Jerarquización de la enseñanza
D esde estas páginas nos hemos referido al tema en más de una oportunidad, pero entendemos necesario insistir en el asunto. Con la reciente aprobación de la Rendición de Cuentas, con la modificación introducida en la Cámara de Diputados que habilita una reasignación de recursos para la enseñanza pública, se ha dado un paso más que sustancial hacia la jerarquización de la educación. Hemos saludado este logro desde el momento que significa el primer peldaño para que la enseñanza retome su sitial de preferencia en el quehacer nacional.
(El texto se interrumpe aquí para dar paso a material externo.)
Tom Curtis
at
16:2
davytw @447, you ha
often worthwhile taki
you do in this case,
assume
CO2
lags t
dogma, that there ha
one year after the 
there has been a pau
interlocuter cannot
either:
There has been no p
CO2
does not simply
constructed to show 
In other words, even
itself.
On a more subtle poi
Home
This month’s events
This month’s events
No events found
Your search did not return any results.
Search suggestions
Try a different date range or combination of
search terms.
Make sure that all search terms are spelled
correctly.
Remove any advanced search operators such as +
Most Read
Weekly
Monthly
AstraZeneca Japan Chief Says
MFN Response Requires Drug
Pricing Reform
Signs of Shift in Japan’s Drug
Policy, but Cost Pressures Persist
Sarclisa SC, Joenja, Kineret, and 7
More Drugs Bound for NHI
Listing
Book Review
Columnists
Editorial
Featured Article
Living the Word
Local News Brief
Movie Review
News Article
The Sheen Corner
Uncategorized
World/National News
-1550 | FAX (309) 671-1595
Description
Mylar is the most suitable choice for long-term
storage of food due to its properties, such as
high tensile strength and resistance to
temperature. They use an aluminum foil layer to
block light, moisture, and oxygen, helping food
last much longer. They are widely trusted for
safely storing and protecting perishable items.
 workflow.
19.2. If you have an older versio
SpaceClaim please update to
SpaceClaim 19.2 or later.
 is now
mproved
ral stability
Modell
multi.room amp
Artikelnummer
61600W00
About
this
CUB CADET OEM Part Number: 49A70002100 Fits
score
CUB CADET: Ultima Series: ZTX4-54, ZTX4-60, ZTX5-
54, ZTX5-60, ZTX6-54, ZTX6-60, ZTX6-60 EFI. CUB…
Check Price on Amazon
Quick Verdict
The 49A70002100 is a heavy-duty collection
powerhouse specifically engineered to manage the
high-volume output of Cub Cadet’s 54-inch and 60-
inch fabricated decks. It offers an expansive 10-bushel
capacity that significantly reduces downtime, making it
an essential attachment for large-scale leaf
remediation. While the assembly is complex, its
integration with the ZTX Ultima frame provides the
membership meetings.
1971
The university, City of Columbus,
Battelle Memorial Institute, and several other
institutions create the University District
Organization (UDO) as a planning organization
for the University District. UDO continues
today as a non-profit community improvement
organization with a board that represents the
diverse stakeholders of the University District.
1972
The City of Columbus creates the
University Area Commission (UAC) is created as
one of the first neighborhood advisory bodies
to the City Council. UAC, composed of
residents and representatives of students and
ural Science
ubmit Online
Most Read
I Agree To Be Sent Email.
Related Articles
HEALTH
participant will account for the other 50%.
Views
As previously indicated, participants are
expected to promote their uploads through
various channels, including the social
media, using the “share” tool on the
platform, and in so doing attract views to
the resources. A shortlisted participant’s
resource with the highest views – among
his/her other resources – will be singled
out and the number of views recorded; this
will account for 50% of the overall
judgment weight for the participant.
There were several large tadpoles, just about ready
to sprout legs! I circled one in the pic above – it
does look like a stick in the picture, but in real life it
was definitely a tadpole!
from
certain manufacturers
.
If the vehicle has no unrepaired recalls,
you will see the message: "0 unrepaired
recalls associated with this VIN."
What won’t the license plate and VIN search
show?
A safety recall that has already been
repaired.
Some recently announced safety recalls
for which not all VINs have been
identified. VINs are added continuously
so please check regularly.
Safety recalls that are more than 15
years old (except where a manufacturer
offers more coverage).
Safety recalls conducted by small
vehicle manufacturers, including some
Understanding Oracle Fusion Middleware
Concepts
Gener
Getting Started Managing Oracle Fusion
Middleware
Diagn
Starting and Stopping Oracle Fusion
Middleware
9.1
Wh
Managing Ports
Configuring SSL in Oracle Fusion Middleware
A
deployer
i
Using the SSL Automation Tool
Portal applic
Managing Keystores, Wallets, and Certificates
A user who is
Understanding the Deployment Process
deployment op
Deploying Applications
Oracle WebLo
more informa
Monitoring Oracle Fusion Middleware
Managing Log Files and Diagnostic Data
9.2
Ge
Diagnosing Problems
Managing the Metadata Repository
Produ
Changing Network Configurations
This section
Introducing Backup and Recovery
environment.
A partir de ahora es preciso profundizar el debate educativo de manera de elaborar sin más demora una moderna ley de educación que contemple la nueva realidad del país y del mundo y que se adecue a las necesidades de nuestra sociedad y a las exigencias impuestas por la globalización.
Durante el siglo pasado, nuestra enseñanza se caracterizó por exhibir un alto nivel pero adoleció de ciertos males. Se había puesto el acento en una formación excesivamente académica, en una enseñanza libresca despegada de la realidad, una educación demasiado teórica que desatendía la formación técnica y práctica necesaria para que los jóvenes pudieran insertarse sin dificultades en el mercado laboral.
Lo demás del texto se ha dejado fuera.